| Task description |
Using the data below, set down every line from the one containing "votre Taxi Van 7 places à" through the one containing "prises de repas.", inclusive and unchanged. Pictures are to be skipped.

| Given entries |
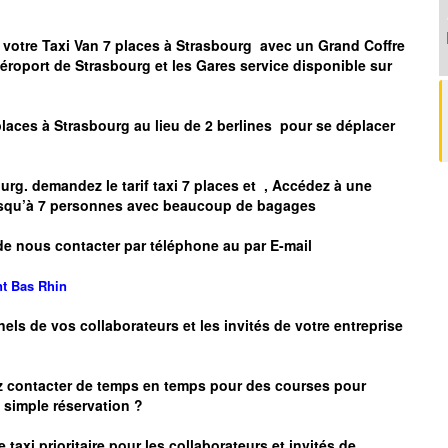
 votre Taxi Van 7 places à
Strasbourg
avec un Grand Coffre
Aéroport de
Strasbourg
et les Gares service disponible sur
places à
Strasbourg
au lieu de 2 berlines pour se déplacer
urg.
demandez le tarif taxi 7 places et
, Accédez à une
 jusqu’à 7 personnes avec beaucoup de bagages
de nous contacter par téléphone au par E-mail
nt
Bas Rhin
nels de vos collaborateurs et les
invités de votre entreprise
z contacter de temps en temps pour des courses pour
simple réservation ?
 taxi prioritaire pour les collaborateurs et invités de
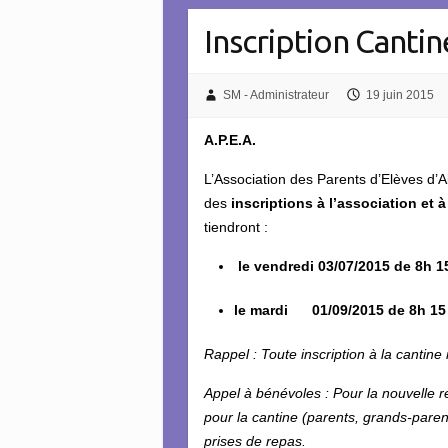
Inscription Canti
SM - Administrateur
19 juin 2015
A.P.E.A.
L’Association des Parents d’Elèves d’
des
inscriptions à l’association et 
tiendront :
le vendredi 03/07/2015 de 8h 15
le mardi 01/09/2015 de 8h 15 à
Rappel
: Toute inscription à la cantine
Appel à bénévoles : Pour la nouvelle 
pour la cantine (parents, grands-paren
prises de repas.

* * *

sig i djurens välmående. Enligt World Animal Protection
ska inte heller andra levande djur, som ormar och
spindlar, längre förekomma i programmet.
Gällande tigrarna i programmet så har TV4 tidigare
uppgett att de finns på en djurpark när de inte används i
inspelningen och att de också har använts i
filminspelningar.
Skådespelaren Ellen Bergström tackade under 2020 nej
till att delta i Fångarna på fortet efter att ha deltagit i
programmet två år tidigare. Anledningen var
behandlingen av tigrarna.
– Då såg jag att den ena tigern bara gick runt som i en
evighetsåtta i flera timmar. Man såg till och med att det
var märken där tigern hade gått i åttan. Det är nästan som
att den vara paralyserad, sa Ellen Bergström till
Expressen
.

==

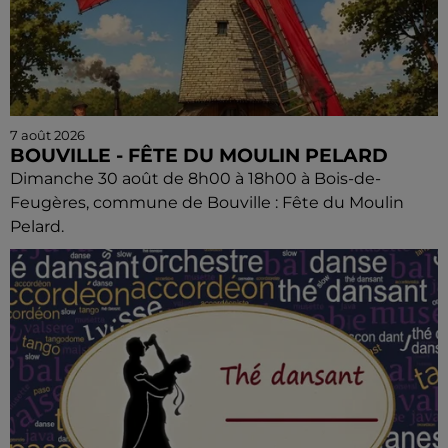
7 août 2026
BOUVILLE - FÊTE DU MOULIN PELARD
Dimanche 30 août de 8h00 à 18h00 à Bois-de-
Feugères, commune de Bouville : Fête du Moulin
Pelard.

| Reply |
 votre Taxi Van 7 places à
Strasbourg
avec un Grand Coffre
Aéroport de
Strasbourg
et les Gares service disponible sur
places à
Strasbourg
au lieu de 2 berlines pour se déplacer
urg.
demandez le tarif taxi 7 places et
, Accédez à une
 jusqu’à 7 personnes avec beaucoup de bagages
de nous contacter par téléphone au par E-mail
nt
Bas Rhin
nels de vos collaborateurs et les
invités de votre entreprise
z contacter de temps en temps pour des courses pour
simple réservation ?
 taxi prioritaire pour les collaborateurs et invités de
Inscription Canti
SM - Administrateur
19 juin 2015
A.P.E.A.
L’Association des Parents d’Elèves d’
des
inscriptions à l’association et 
tiendront :
le vendredi 03/07/2015 de 8h 15
le mardi 01/09/2015 de 8h 15 à
Rappel
: Toute inscription à la cantine
Appel à bénévoles : Pour la nouvelle 
pour la cantine (parents, grands-paren
prises de repas.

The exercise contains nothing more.